Instructions to follow:
Somewhere below are a line with "Comments are closed." and a later line with "years. I sprayed". Output exactly those lines and all lines between them.

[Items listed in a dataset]
----
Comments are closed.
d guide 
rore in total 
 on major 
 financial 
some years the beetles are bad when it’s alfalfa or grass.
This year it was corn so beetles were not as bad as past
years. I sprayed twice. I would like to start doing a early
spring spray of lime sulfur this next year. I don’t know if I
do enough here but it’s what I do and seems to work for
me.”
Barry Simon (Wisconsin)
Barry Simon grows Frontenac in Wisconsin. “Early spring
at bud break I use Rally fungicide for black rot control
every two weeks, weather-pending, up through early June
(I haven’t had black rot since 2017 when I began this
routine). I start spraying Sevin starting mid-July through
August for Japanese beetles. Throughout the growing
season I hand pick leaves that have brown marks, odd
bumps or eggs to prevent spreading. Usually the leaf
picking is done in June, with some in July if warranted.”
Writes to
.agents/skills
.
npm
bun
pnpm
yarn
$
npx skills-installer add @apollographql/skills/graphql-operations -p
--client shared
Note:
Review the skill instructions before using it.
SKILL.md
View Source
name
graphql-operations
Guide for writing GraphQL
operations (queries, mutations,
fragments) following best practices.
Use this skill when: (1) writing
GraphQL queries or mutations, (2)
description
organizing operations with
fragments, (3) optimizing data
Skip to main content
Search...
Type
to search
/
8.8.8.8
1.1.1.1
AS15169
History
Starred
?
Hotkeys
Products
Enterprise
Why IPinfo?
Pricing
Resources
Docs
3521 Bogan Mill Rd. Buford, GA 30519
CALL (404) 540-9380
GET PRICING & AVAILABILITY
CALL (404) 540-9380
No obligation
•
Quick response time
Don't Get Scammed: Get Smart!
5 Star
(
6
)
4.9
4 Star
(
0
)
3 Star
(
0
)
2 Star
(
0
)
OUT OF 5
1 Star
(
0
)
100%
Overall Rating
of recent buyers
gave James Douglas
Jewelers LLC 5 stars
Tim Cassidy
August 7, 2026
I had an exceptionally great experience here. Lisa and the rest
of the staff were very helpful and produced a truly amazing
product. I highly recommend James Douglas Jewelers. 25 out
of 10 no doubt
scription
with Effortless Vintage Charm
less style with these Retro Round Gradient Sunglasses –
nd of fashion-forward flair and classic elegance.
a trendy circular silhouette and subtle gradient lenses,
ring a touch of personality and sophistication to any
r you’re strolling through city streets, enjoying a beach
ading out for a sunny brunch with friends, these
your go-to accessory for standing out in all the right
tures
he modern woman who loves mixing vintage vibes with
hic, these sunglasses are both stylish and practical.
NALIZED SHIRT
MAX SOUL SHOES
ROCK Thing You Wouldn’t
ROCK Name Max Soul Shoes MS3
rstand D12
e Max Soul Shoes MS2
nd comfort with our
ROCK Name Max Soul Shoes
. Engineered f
----
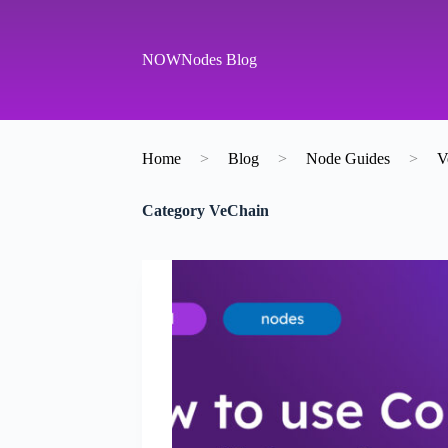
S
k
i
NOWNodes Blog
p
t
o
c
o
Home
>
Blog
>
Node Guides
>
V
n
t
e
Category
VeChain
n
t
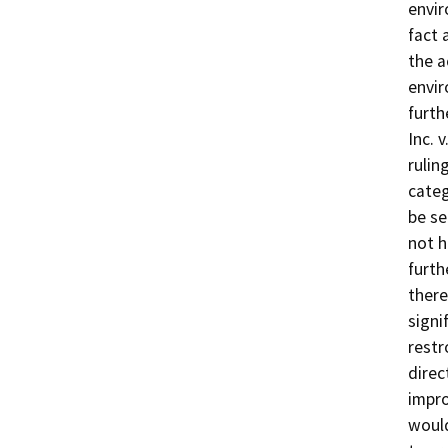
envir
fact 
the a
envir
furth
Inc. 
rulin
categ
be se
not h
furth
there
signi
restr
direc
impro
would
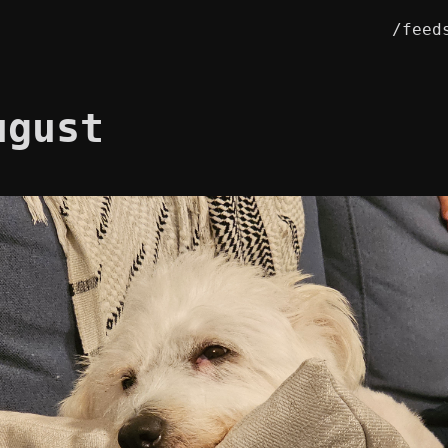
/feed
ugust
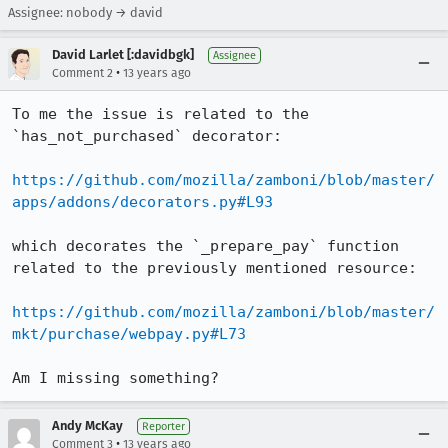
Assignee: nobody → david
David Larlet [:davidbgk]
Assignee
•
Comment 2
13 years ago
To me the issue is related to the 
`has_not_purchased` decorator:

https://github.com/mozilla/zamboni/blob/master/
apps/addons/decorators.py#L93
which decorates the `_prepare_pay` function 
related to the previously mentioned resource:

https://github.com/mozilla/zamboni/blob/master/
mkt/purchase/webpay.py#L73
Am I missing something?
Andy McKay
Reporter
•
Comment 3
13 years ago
----
Written answer:
Comments are closed.
d guide 
rore in total 
 on major 
 financial 
some years the beetles are bad when it’s alfalfa or grass.
This year it was corn so beetles were not as bad as past
years. I sprayed twice. I would like to start doing a early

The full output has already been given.